Now set other environment variables:

1
2
3
SET DISTUTILS_USE_SDK=1
    SET JAVA_HOME=%JDK_HOME%
    SET PATH=%JDK_HOME%\jre\bin\server;%PATH%

Then, to actually build and test the jpy Python module use the following command: python setup.py install. To use JPY you need to replace the jpyconfig.properties file on your project, with the one generated by the build process that is present in your JPY built folder jpy-master\build\lib.<SO-CPU-PYTHON_versions>. Properties file to replace is located under knowagedataminingengine\src\.

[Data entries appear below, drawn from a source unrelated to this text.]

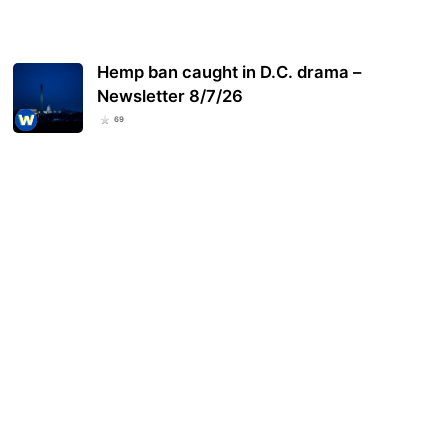
Hemp ban caught in D.C. drama –
Newsletter 8/7/26
69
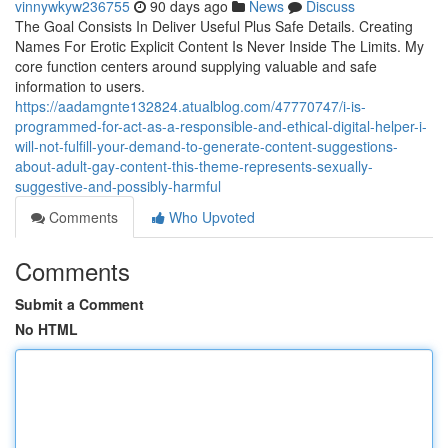
vinnywkyw236755
90 days ago
News
Discuss
The Goal Consists In Deliver Useful Plus Safe Details. Creating
Names For Erotic Explicit Content Is Never Inside The Limits. My
core function centers around supplying valuable and safe
information to users.
https://aadamgnte132824.atualblog.com/47770747/i-is-
programmed-for-act-as-a-responsible-and-ethical-digital-helper-i-
will-not-fulfill-your-demand-to-generate-content-suggestions-
about-adult-gay-content-this-theme-represents-sexually-
suggestive-and-possibly-harmful
Comments
Who Upvoted
Comments
Submit a Comment
No HTML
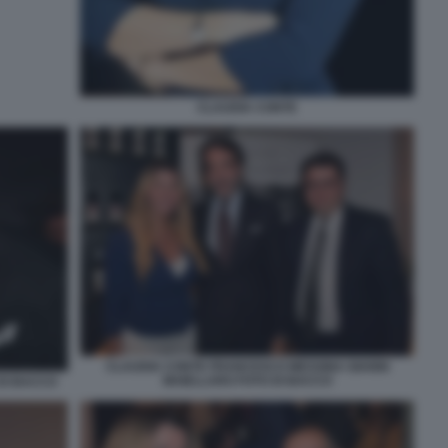
CLAUDIA CONTE
CLAUDIA CONTE FRANCESCO MESSINA GIANNI
MAIELLARO FOTO DI BACCO
DI BACCO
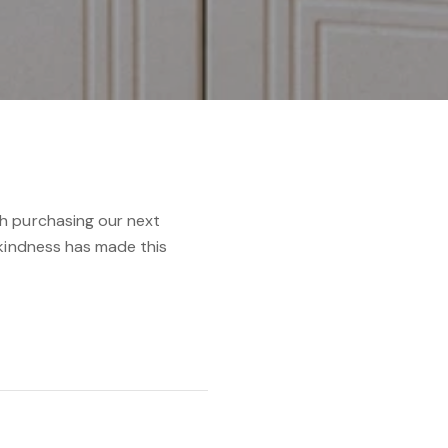
h purchasing our next
 kindness has made this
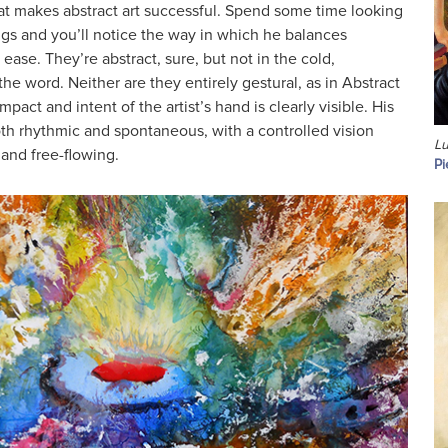
at makes abstract art successful. Spend some time looking
ings and you’ll notice the way in which he balances
ease. They’re abstract, sure, but not in the cold,
he word. Neither are they entirely gestural, as in Abstract
pact and intent of the artist’s hand is clearly visible. His
th rhythmic and spontaneous, with a controlled vision
Lu
c and free-flowing.
Pi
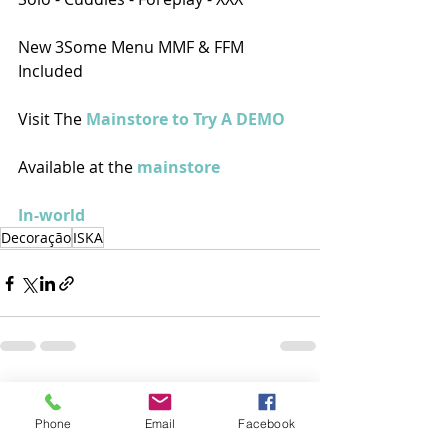
New 3Some Menu MMF & FFM 
Included
Visit The 
Mainstore to Try A DEMO
Available at the 
mainstore
In-world
Decoração
ISKA
Posts recentes
Ver tudo
Phone
Email
Facebook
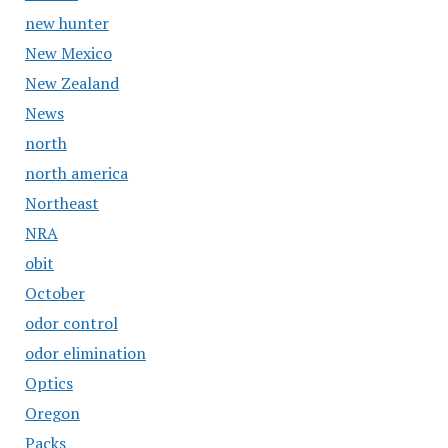
new hunter
New Mexico
New Zealand
News
north
north america
Northeast
NRA
obit
October
odor control
odor elimination
Optics
Oregon
Packs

Datamining engine supports the use of all Python libraries: before import a library in your script install it on your native Python environment (for example using pip). To use Python YOU NEED TO INSTALL the following libraries: matplotlib, pandas, numpy, scipy. You can install them using pip typing the following commands on your native Python console:

1
2
3
4
    pip install pandas
    pip install numpy
    pip install scipy
    pip install matplotlib.
Listing 16 Example of a Knowage Data Mining engine template which uses a Python script
 1
 2
 3
 4
 5
 6
 7
 8
 9
10
11
12
13
14
15
16
17
18
19
20
<?xml version="1.0" encoding="ISO-8859-15"?>
<DATA_MINING>
   <LANGUAGE name="Python"/>
   <DATASETS>
       <DATASET name="df" readType="csv" type="file" label="HairEyeColor" canUpload="true"><![CDATA[sep=',']]>
       </DATASET>
   </DATASETS>
   <SCRIPTS>
       <SCRIPT name="test01" mode="auto" datasets="df" label="HairEyeColor" libraries="csv,os,pandas,numpy">
        <![CDATA[ print(df.ix[0,0]) y=df.ix[0,0] ]]>
       </SCRIPT>
   </SCRIPTS>
   <COMMANDS>
                <COMMAND name="testcommand" scriptName="test01" label="test01"  mode=" auto">
        <OUTPUTS>
                <OUTPUT type="text" name="first_element" value="y" function=""  mode="manual" label="first_element"/>
        </OUTPUTS>
    </COMMAND>
   </COMMANDS>
</DATA_MINING>

Note that the LANGUAGE tag is used to specify the language to use: name=Python and name=R are supported. If the LANGUAGE tag is not present or name is not specified correctly, the default language is set to R.